Study looks into how design affects communication in outpatient facilities
As more health systems continue to adopt population health strategies, new and expanded outpatient facilities are sure to follow.
In fact, respondents to our 2016 Hospital Construction Survey report a rise in outpatient community-based initiatives. Compared with last year’s numbers, those planning medical office buildings went from 22 to 60 percent and planned immediate care facilities rose from 17 to 49 percent.
Randy Keiser, national health care director at Turner Construction, Nashville, Tenn., says that these types of facilities allow health systems “to get out into the community and find patients before they get really sick and wind up in the emergency department. All our clients are either doing outpatient projects or talking about them.”
This growth in outpatient construction is the motivation behind a recent study, “The Communication Factor: Observations & Opportunities for Improving Clinic Design,” that looks into how the designs behind this health care niche affects communication between medical staff and with patients.
KI, BBH Design and Parkland Health & Hospital System worked together to conduct 2,872 observations of how “physicians, nurses and patients spent their time and how their whereabouts impacted their interactions with colleagues and patients. The findings showed that design elements had a tremendous impact on the amount and quality of provider-patient interaction in the outpatient setting.”
The researchers walked away with a few main observations. First, the layouts of the facilities they observed offered little opportunity for overlap. Physicians spent most of their time at workstations, nurses were interspersed throughout the clinic or in transit and patients sat in the waiting room and then the exam room.

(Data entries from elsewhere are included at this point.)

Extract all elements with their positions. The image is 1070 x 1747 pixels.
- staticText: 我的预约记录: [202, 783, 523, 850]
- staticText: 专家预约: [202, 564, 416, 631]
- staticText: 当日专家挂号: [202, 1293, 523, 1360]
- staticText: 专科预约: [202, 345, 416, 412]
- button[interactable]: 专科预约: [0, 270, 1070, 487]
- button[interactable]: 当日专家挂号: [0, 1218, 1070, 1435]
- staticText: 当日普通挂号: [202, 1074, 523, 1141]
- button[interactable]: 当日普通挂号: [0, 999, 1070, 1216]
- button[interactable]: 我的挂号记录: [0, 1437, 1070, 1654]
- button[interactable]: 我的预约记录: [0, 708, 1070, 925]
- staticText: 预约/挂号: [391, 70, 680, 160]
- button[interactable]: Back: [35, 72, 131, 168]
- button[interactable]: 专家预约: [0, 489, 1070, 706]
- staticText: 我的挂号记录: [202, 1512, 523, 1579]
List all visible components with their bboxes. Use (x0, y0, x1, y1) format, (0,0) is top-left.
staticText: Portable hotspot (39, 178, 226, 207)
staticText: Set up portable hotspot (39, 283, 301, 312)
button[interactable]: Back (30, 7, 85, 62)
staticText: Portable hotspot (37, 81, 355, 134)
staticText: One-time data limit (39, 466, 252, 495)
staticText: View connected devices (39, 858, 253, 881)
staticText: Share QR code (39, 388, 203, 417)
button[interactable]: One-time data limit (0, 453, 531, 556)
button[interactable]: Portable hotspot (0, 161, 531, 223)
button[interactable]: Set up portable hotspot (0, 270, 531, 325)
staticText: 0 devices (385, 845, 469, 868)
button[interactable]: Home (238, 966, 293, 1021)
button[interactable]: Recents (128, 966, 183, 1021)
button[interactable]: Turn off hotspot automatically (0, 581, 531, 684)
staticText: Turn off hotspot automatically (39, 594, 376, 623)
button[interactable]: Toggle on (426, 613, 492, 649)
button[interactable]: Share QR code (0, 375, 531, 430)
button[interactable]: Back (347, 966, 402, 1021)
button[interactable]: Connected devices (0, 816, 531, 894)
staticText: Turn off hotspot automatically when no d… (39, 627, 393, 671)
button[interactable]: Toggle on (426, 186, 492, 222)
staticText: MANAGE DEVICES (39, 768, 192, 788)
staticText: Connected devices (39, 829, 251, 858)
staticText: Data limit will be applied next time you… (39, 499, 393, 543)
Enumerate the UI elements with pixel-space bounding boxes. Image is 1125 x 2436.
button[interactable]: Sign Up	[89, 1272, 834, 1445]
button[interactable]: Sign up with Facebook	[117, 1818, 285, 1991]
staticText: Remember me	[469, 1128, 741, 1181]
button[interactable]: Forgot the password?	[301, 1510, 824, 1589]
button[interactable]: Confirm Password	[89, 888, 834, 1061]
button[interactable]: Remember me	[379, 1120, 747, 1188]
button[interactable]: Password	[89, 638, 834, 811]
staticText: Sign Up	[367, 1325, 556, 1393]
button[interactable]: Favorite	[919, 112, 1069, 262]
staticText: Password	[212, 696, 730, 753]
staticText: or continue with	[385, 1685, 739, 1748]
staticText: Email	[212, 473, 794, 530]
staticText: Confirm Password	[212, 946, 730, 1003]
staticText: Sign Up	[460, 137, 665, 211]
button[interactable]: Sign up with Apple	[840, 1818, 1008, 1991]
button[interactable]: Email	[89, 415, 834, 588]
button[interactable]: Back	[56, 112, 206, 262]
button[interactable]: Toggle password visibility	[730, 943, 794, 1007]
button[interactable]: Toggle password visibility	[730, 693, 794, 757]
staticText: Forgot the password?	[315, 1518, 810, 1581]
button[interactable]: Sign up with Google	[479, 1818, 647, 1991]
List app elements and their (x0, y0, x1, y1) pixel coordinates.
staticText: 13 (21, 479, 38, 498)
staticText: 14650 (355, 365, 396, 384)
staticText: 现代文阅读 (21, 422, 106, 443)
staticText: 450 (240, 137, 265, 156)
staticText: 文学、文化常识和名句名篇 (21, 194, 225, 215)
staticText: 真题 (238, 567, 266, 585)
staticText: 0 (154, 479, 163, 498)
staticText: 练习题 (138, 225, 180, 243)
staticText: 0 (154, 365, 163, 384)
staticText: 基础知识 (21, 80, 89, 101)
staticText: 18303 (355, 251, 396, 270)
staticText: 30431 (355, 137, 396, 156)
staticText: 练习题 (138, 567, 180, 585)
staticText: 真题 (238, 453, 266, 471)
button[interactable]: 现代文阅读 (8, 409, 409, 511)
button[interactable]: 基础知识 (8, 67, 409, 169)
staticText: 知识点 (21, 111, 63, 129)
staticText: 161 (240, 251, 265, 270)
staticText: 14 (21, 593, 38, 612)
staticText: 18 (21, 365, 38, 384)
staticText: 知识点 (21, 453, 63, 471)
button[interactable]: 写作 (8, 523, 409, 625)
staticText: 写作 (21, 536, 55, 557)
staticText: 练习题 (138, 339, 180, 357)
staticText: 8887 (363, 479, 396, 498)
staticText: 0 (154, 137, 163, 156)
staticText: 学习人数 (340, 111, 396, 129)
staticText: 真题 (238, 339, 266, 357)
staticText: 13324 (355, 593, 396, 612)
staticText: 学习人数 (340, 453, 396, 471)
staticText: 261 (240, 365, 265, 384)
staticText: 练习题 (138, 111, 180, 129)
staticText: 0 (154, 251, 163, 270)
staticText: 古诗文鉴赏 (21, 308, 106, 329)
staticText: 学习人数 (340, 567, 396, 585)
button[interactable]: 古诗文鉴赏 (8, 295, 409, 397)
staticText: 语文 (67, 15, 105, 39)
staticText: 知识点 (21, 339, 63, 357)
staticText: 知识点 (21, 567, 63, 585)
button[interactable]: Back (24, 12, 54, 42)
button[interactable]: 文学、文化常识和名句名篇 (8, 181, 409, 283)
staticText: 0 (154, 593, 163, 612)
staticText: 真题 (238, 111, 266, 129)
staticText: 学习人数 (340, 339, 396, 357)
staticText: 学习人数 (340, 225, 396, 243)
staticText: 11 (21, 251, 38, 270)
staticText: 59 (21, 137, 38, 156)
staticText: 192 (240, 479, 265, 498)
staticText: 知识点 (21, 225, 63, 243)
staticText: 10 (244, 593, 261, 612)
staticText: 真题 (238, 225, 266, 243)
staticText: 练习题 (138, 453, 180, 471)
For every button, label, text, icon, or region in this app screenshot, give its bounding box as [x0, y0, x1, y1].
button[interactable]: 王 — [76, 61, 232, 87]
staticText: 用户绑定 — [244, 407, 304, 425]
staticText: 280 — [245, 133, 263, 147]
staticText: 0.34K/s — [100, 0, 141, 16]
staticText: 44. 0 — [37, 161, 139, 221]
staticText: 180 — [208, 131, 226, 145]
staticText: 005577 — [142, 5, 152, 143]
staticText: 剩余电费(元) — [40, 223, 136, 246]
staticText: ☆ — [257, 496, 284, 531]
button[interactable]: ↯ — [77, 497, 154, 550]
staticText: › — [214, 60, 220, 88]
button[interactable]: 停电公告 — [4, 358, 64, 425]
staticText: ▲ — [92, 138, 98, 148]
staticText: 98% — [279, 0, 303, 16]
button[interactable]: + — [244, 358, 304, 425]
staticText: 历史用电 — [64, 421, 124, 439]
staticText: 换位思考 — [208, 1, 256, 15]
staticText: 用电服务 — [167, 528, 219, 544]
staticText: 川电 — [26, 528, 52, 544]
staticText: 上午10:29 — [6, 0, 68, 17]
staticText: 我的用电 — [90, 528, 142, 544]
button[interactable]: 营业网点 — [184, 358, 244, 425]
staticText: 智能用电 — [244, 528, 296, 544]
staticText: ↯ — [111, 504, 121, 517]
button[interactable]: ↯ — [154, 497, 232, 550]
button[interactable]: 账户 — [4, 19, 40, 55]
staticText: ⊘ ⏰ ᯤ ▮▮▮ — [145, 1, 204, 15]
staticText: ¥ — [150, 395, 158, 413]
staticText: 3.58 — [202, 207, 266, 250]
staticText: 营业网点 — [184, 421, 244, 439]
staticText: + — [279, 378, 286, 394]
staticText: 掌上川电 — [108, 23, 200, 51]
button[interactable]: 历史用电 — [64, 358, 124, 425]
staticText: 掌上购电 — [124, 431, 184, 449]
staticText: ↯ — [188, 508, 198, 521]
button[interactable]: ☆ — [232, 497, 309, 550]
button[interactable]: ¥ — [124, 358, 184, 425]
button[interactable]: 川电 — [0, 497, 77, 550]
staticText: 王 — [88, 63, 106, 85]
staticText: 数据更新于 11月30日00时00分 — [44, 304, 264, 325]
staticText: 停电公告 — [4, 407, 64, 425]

The researchers note that while everything seems to be in place with these separations, this traditional setup also results in a loss of natural communication. For instance, nurses were 99 percent less likely to speak with patients when nestled deeper within the clinic space. The researchers say a more open-concept layout, such as workstations located in more accessible areas, can promote more face-to-face interaction with patients, which helps to alleviate patient worries and can provide a better experience.
It also could promote more coordination between doctors and nurses. The researchers noted that in the current layout, doctors and nurses spent only 5 percent of their day talking with one another.
A good deal of time for both parties, however, involved computer time. Physicians were parked at a computer 48 percent of the time and nurses 34 percent. The researchers note that while the time spent charting and researching is necessary, it can be detrimental to one-on-one engagement. However, by reconsidering computer location and position, outpatient facilities can leverage technology to spark communication.
A few suggestions include communal seating arrangements or wall-mounted monitors so providers and patients can look at screens together rather than having doctors turn their backs to the patients during exams.
Interdisciplinary workstations also can be configured to encourage talking between staff. Instead of lining workstations along a wall, computers can be located centrally with staff facing across from one another.
“New outpatient designs should consider incorporating elements that enhance personal interaction and provide the means for more effective communication at all stages of care,” the study’s researchers say. “Open-concept layouts, mobile furniture and movable architectural walls that promote visibility, sit-stand solutions, and strategic technology placement should all be explored in support of the vital communication objective.”